TASK ITEM – If a line of the records holds the word "leur", copy it out.

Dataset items
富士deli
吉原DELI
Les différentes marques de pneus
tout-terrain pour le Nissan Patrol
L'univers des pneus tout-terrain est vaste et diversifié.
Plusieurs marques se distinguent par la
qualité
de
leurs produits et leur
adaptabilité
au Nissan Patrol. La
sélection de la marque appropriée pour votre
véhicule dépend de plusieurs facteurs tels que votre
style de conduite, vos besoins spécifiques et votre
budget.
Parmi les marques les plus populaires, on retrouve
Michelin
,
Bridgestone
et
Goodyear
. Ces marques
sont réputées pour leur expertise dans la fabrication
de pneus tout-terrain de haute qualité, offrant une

ANSWER FOR THIS EXERCISE –
leurs produits et leur
sont réputées pour leur expertise dans la fabrication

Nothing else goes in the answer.